PROBLEM STATEMENT —
The required answer is an exact copy of every line from the beginning of the entries through the line with "玉湖冷链（广州）交易中心位于粤港澳大湾区唯一大型空", with all pictures omitted.

(Extracted page text data)

____________________

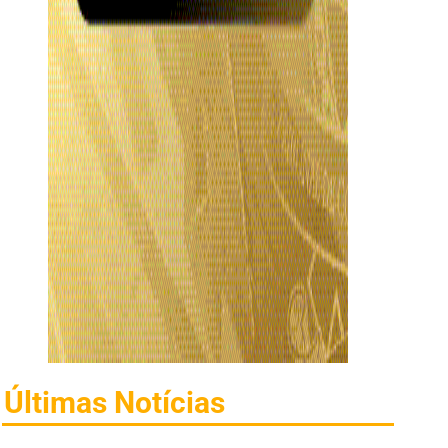
Últimas Notícias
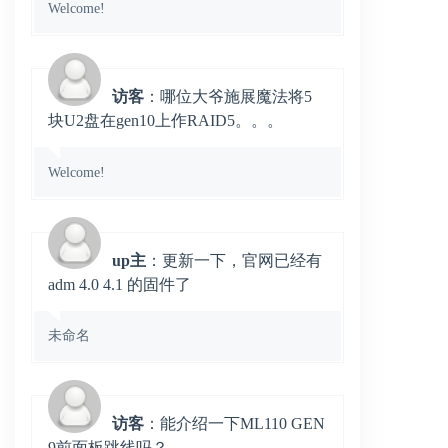
Welcome!
访客
：哪位大爷施展魔法将5
块U2盘在gen10上作RAID5。。。
Welcome!
up主
：更新一下，官网已经有
adm 4.0 4.1 的固件了
未命名
访客
：能介绍一下ML110 GEN
9前面板跳线吗？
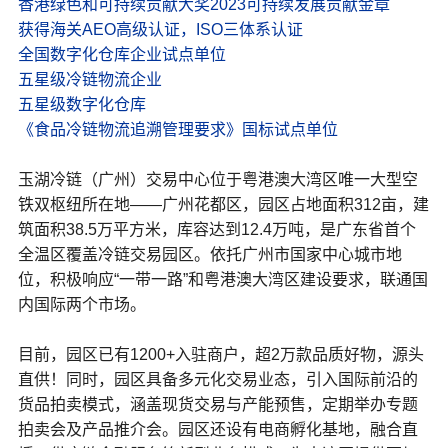
香港绿色和可持续贡献大奖2023可持续发展贡献金章
获得海关AEO高级认证，ISO三体系认证
全国数字化仓库企业试点单位
五星级冷链物流企业
五星级数字化仓库
《食品冷链物流追溯管理要求》国标试点单位
玉湖冷链（广州）交易中心位于粤港澳大湾区唯一大型空
铁双枢纽所在地——广州花都区，园区占地面积312亩，建
筑面积38.5万平方米，库容达到12.4万吨，是广东省首个
全温区覆盖冷链交易园区。依托广州市国家中心城市地
位，积极响应“一带一路”和粤港澳大湾区建设要求，联通国
内国际两个市场。
目前，园区已有1200+入驻商户，超2万款品质好物，源头
直供！同时，园区具备多元化交易业态，引入国际前沿的
货品拍卖模式，涵盖现货交易与产能预售，定期举办专题
拍卖会及产品推介会。园区还设有电商孵化基地，融合直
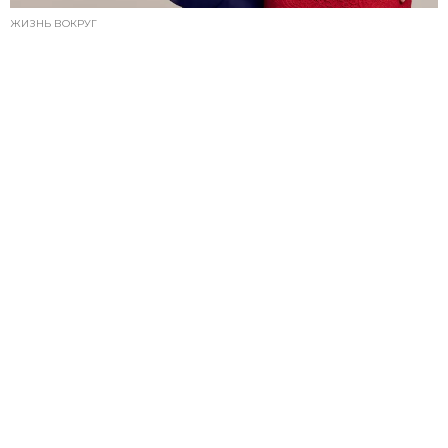
ЖИЗНЬ ВОКРУГ
ЧТО ПОДАРИТЬ ЖЕНЕ НА ДЕНЬ РОЖДЕНИЯ
ИЛИ ЛЮБОЙ ДРУГОЙ ПРАЗДНИК: СПИСОК
ОРИГИНАЛЬНЫХ ИДЕЙ
ЭТА ПОДБОРКА ПОДАРКОВ ЖЕНЕ ПОМОЖЕТ ВАМ
УСТРОИТЬ ПРИЯТНЫЙ СЮРПРИЗ!
13.07.2024, 11:00
РЕКЛАМА – ПРОДОЛЖЕНИЕ НИЖЕ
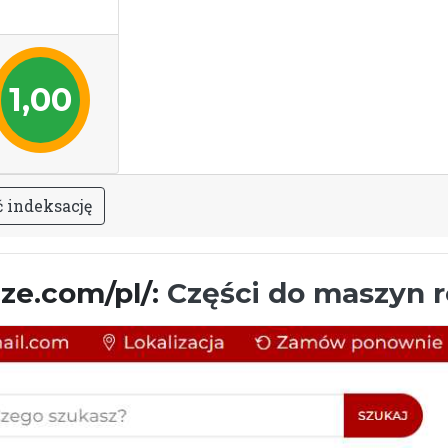
1,00
ć
i
n
d
e
k
s
a
c
j
ę
cze.com/pl/:
Części do maszyn r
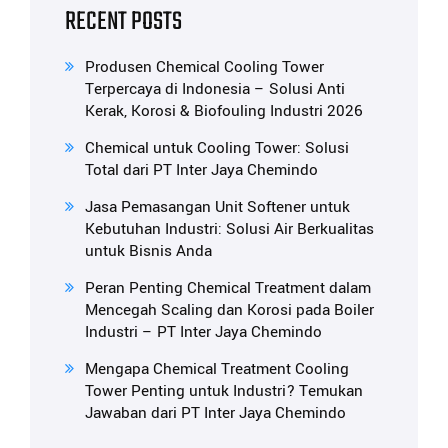
RECENT POSTS
Produsen Chemical Cooling Tower
Terpercaya di Indonesia – Solusi Anti
Kerak, Korosi & Biofouling Industri 2026
Chemical untuk Cooling Tower: Solusi
Total dari PT Inter Jaya Chemindo
Jasa Pemasangan Unit Softener untuk
Kebutuhan Industri: Solusi Air Berkualitas
untuk Bisnis Anda
Peran Penting Chemical Treatment dalam
Mencegah Scaling dan Korosi pada Boiler
Industri – PT Inter Jaya Chemindo
Mengapa Chemical Treatment Cooling
Tower Penting untuk Industri? Temukan
Jawaban dari PT Inter Jaya Chemindo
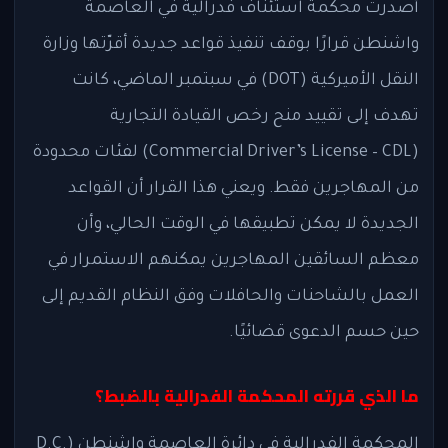
أصدرت محكمة استئناف فدرالية في العاصمة
واشنطن قرارًا بوقف تنفيذ قواعد جديدة أقرّتها وزارة
النقل الأميركية (DOT) في سبتمبر الماضي، كانت
تهدف إلى تقييد منح رخص القيادة التجارية
(Commercial Driver’s License – CDL) لفئات محدودة
من المهاجرين فقط. ويعني هذا القرار أن القواعد
الجديدة لا يمكن تطبيقها في الوقت الحالي، وأن
معظم السائقين المهاجرين يمكنهم الاستمرار في
العمل بالشاحنات والحافلات وفق النظام القديم إلى
حين حسم الدعوى قضائيًا.
ما الذي قررته المحكمة الفدرالية بالضبط؟
المحكمة الفدرالية في دائرة العاصمة واشنطن (D.C.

____________________

EXERCISE SOLUTION —
Últimas Notícias
Welcome!
访客
：哪位大爷施展魔法将5
块U2盘在gen10上作RAID5。。。
Welcome!
up主
：更新一下，官网已经有
adm 4.0 4.1 的固件了
未命名
访客
：能介绍一下ML110 GEN
9前面板跳线吗？
香港绿色和可持续贡献大奖2023可持续发展贡献金章
获得海关AEO高级认证，ISO三体系认证
全国数字化仓库企业试点单位
五星级冷链物流企业
五星级数字化仓库
《食品冷链物流追溯管理要求》国标试点单位
玉湖冷链（广州）交易中心位于粤港澳大湾区唯一大型空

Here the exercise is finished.